▸ **What to do**
Return only the tail of the data below, word for word: the line with "Answer in <instances>...</instances>." and each line after it through the final one.

═════ Given records ═════

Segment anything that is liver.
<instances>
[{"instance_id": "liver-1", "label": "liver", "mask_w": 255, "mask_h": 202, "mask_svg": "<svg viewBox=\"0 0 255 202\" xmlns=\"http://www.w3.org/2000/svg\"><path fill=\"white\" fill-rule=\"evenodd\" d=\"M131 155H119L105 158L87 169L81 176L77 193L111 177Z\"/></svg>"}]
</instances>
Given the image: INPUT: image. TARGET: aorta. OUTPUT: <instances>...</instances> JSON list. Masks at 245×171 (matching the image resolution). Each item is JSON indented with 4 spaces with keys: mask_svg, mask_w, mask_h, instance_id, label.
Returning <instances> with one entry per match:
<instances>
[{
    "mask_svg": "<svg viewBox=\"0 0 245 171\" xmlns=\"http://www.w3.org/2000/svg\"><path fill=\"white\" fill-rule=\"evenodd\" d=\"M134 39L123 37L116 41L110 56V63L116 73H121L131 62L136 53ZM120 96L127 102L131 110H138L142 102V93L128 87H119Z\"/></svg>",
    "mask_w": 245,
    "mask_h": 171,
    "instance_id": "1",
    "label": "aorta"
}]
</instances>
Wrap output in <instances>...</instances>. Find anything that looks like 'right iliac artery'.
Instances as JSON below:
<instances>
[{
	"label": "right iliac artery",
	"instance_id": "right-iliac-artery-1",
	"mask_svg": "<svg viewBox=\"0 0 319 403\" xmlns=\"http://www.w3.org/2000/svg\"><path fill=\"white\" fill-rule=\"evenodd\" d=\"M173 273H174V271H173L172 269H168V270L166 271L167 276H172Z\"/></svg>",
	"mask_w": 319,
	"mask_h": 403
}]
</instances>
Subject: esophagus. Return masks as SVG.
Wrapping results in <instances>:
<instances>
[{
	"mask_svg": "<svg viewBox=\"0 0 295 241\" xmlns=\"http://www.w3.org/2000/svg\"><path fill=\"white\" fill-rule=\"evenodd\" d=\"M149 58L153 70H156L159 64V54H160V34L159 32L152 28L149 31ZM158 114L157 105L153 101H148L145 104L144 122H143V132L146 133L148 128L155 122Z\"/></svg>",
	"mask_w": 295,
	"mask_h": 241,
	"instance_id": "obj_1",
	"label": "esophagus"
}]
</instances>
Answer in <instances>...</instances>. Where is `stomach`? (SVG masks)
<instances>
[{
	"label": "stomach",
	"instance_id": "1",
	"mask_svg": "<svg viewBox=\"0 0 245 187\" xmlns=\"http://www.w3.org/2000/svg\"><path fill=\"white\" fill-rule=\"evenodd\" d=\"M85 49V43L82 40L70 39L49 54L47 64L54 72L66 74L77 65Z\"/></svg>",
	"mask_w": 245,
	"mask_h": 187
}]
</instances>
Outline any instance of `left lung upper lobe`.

═════

▸ **Solution to the problem**
Answer in <instances>...</instances>. Where is `stomach`? (SVG masks)
<instances>
[{
	"label": "stomach",
	"instance_id": "1",
	"mask_svg": "<svg viewBox=\"0 0 245 187\" xmlns=\"http://www.w3.org/2000/svg\"><path fill=\"white\" fill-rule=\"evenodd\" d=\"M85 49V43L82 40L70 39L49 54L47 64L54 72L66 74L77 65Z\"/></svg>",
	"mask_w": 245,
	"mask_h": 187
}]
</instances>
Outline any instance of `left lung upper lobe`.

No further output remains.